The monitoring target setting unit further sets at least one of the one or more integer-multiple setting peak frequencies as the monitoring peak frequency when the one or more integer-multiple setting peak frequencies detected by the peak frequency detecting unit changes over time in synchronization with the change over time of the setting peak frequency.

5. The rolling bearing abnormality detection device according to claim 3, characterized in that,

The vibration detecting portion is provided in plural,

The peak frequency detection unit is configured to finally set a frequency detectable as the setting peak frequency as the monitoring peak frequency for at least two of the plurality of vibration data detected by the plurality of vibration detection units.

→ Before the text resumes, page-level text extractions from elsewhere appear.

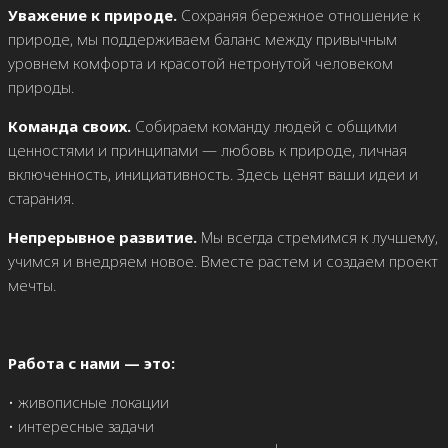
Уважение к природе.
Сохраняя бережное отношение к
природе, мы поддерживаем баланс между привычным
уровнем комфорта и красотой нетронутой человеком
природы.
Команда своих.
Собираем команду людей с общими
ценностями и принципами — любовь к природе, личная
включенность, инициативность. Здесь ценят ваши идеи и
старания.
Непрерывное развитие.
Мы всегда стремимся к лучшему,
учимся и внедряем новое. Вместе растем и создаем проект
мечты.
Работа с нами — это:
• живописные локации
• интересные задачи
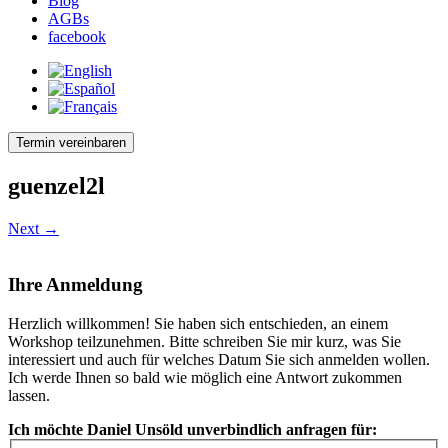
Blog
AGBs
facebook
Termin vereinbaren
guenzel2l
Next →
Ihre Anmeldung
Herzlich willkommen! Sie haben sich entschieden, an einem
Workshop teilzunehmen. Bitte schreiben Sie mir kurz, was Sie
interessiert und auch für welches Datum Sie sich anmelden wollen.
Ich werde Ihnen so bald wie möglich eine Antwort zukommen
lassen.
Ich möchte Daniel Unsöld unverbindlich anfragen für:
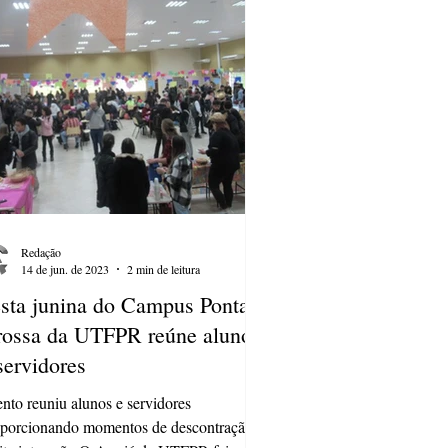
Redação
14 de jun. de 2023
2 min de leitura
sta junina do Campus Ponta
ossa da UTFPR reúne alunos
servidores
nto reuniu alunos e servidores
porcionando momentos de descontração e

6. The rolling bearing abnormality detection device according to claim 3, characterized in that,

The monitoring target setting unit sets the setting peak frequency as the monitoring peak frequency when the peak frequency detected by the peak frequency detecting unit changes with time a plurality of times at a plurality of different time points.

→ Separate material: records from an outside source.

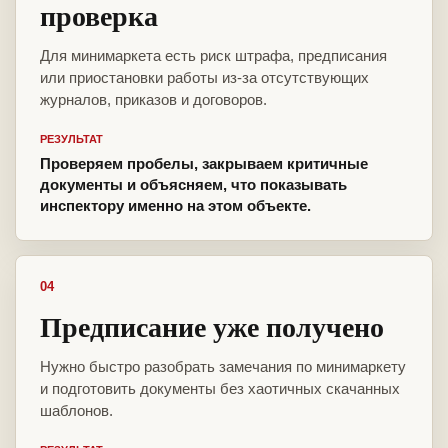
проверка
Для минимаркета есть риск штрафа, предписания
или приостановки работы из-за отсутствующих
журналов, приказов и договоров.
РЕЗУЛЬТАТ
Проверяем пробелы, закрываем критичные
документы и объясняем, что показывать
инспектору именно на этом объекте.
04
Предписание уже получено
Нужно быстро разобрать замечания по минимаркету
и подготовить документы без хаотичных скачанных
шаблонов.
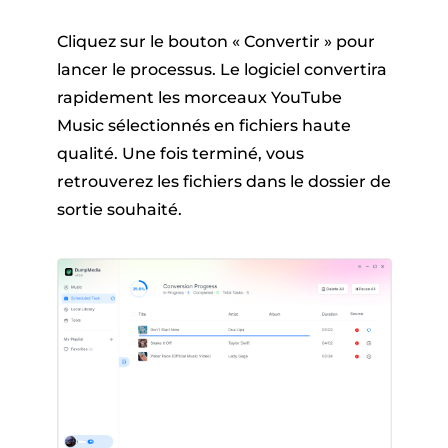
Cliquez sur le bouton « Convertir » pour
lancer le processus. Le logiciel convertira
rapidement les morceaux YouTube
Music sélectionnés en fichiers haute
qualité. Une fois terminé, vous
retrouverez les fichiers dans le dossier de
sortie souhaité.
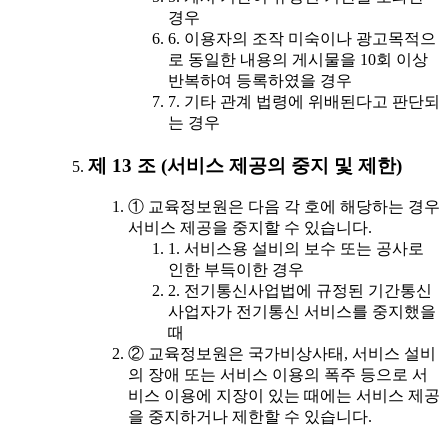
경우
6. 이용자의 조작 미숙이나 광고목적으
로 동일한 내용의 게시물을 10회 이상
반복하여 등록하였을 경우
7. 기타 관계 법령에 위배된다고 판단되
는 경우
제 13 조 (서비스 제공의 중지 및 제한)
① 교육정보원은 다음 각 호에 해당하는 경우
서비스 제공을 중지할 수 있습니다.
1. 서비스용 설비의 보수 또는 공사로
인한 부득이한 경우
2. 전기통신사업법에 규정된 기간통신
사업자가 전기통신 서비스를 중지했을
때
② 교육정보원은 국가비상사태, 서비스 설비
의 장애 또는 서비스 이용의 폭주 등으로 서
비스 이용에 지장이 있는 때에는 서비스 제공
을 중지하거나 제한할 수 있습니다.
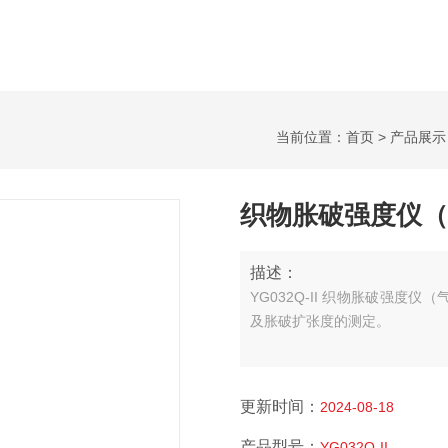
当前位置：
首页
>
产品展示
织物胀破强度仪（
描述：
YG032Q-II 织物胀破强度仪
及胀破扩张度的测定。
更新时间：
2024-08-18
产品型号：
YG032Q-II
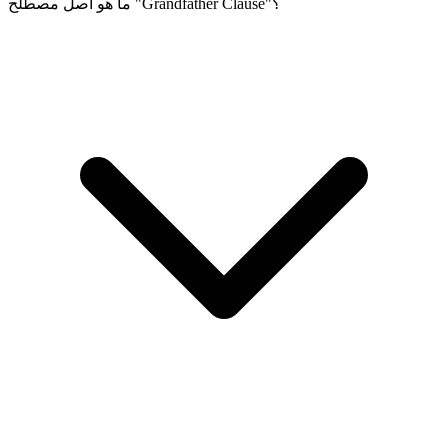
ما هو أصل مصطلح "Grandfather Clause"؟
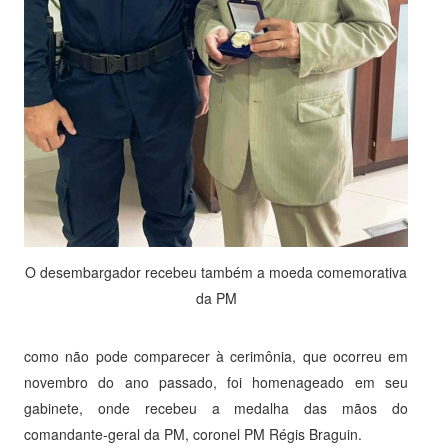
O desembargador recebeu também a moeda comemorativa
da PM
como não pode comparecer à cerimônia, que ocorreu em
novembro do ano passado, foi homenageado em seu
gabinete, onde recebeu a medalha das mãos do
comandante-geral da PM, coronel PM Régis Braguin.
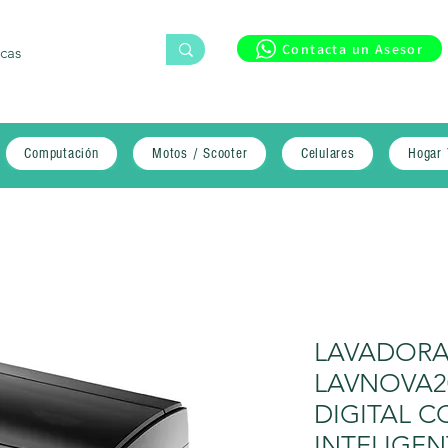
Contacta un Asesor
Computación
Motos / Scooter
Celulares
Hogar 
LAVADORA
LAVNOVA2
DIGITAL 
INTELIGEN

7. The rolling bearing abnormality detection method is characterized by comprising the following steps of:

a vibration detecting step of detecting vibration generated at the rolling bearing as vibration data;

a spectrum processing step of obtaining a spectrum of the vibration data detected in the vibration detecting step;

A peak frequency detection step of detecting, as a peak frequency, a frequency representing a peak in a predetermined frequency range including a theoretical frequency at which the peak is brought into the frequency spectrum when an abnormality occurs, based on the frequency spectrum obtained in the spectrum processing step;

A frequency change amount processing step of obtaining, as a time-dependent frequency change amount, a difference between a reference frequency preset as a reference of the peak frequency and the peak frequency detected by the peak frequency detection step; and

And an abnormality determination step of determining whether or not the rolling bearing is abnormal based on the time-dependent frequency change amount obtained in the frequency change amount processing step.